Fractional Fuzzy Inference System: The New Generation of Fuzzy Inference Systems

Abstract

This paper presents a new machinery of compositional rule of inference called fractional fuzzy inference system (FFIS). An FFIS is a fuzzy inference system (FIS) in which consequent parts of a rule base consist of a new type of membership functions called fractional membership functions. Fractional membership functions are characterized using fractional indices. There are two types of fractional indices. Each type can be either constant or dynamic. An FFIS intelligently considers not only the truth degrees of information included in membership functions, but also the volume of the information in the process of making a conclusion. In other words, the volume of information extracted from a membership function depends on the truth degree of information. Concretely, the higher the truth degree, the larger the volume of information that is involved in the process of making a conclusion. It is shown that typical FISs, e.g. Mamdani's or Larsen's FISs, are special cases of FFISs.

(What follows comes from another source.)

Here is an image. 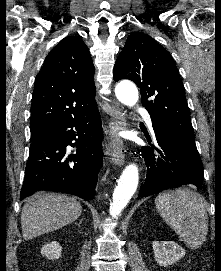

Specifically, as the fractional indices approach one, the FFIS approaches a typical FIS. In addition, using two theorems proved in this paper, it is demonstrated that, independent of the problem in question, a typical FIS never leads to results which are more satisfactory than those obtained by the FFIS corresponding to the typical FIS provided that a particular set of fractional indices is taken into account. Put another way, it seems sound to expect that applying FFIS always leads to more satisfactory results than applying its corresponding FIS. It is also shown that FFIS grants a special dynamic to FIS which can be also customized according to a new concept called reaction trajectories map (RTM). Particularly, the RTM enables decision makers to select an FFIS more suitable for their purpose. Some more concepts such as the left and right orders of an FFIS and the fracture index are also introduced in this paper.